6 replies on “FODMAPs & me

  • EA-The Spicy RD

    Hope you have an incredible time in Australia, and I can’t wait to hear about what you learn. I have worked with the FODMAPs diet {with success} on a couple of clients now, and the information on your website has been a great resource for me-thank you!!!

  • Sarah

    Thanks for all the info! I’m obsessed with FODMAPs too, this approach is my IBS savior. I just wish there was a definitive list- I keep on reading contradictory info and all from reputable sources too. x

    • katescarlata

      FODMAPs are simply not black and white for a number of reasons. Lists do vary as the “cut-off” levels have only recently been developed and not all practitioners were/are on the same page plus food concentrations of FODMAPs vary depending where the food was grown and in what conditions the food was grown. Food grown in drought conditions will vary in fructans compared to the same food grown in ideal conditions so as much as we would love a FIRM list–it is somewhat of a moving target.

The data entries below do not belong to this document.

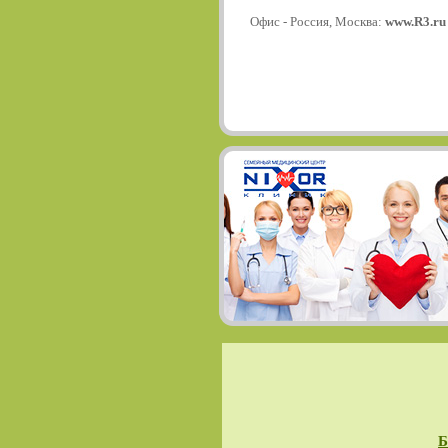
Офис - Россия, Москва:
www.R3.ru
Б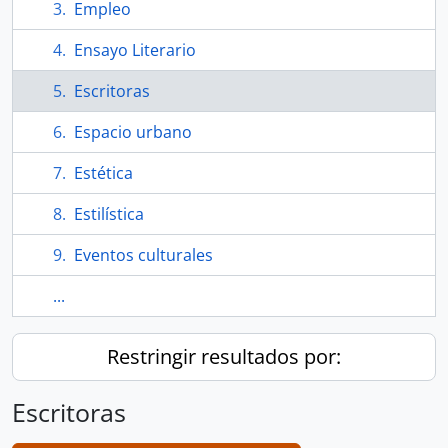
Empleo
Ensayo Literario
Escritoras
Espacio urbano
Estética
Estilística
Eventos culturales
...
Restringir resultados por:
Escritoras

The key is to minimize not eliminate all FODMAPS and sometimes we lose sight at that very important concept!

  • Jennifer

    I look forward to trying your recipes and utilize your lists and helps quite often since my specialist recommended FODMAPS 9 mos ago. FODMAPS has made a tremendous difference in my health, once I followed it faithfully and eliminated “hidden FODMAPS.” We have learned to be healthier and creative in the kitchen! So far we cannot reintroduce any foods successfully. It seems as if the medical community is still learning about this matter though. The challenge, is staying nutritionally balanced, but it can be done. Thanks again for the helpful site.

    • katescarlata

      Hi Jennifer so glad you found my blog. From personal experience, I have found my clients to be most successful re-challenging foods if we test small amounts of the foods and go slowly and methodically. For instance, when challenging fructose, we may start with 1 tsp of honey…and test this amount for 3 times in one week…unless the person develops symptoms. Then we may add in 1/2 a mango with the honey the following week. Challenge foods should only contain the FODMAP you are testing.(So apples are NOT a good challenge food as they have excess fructose and sorbitol!) When re-challenging mannitol, simply try 1/2 cup of mushrooms. Best to you!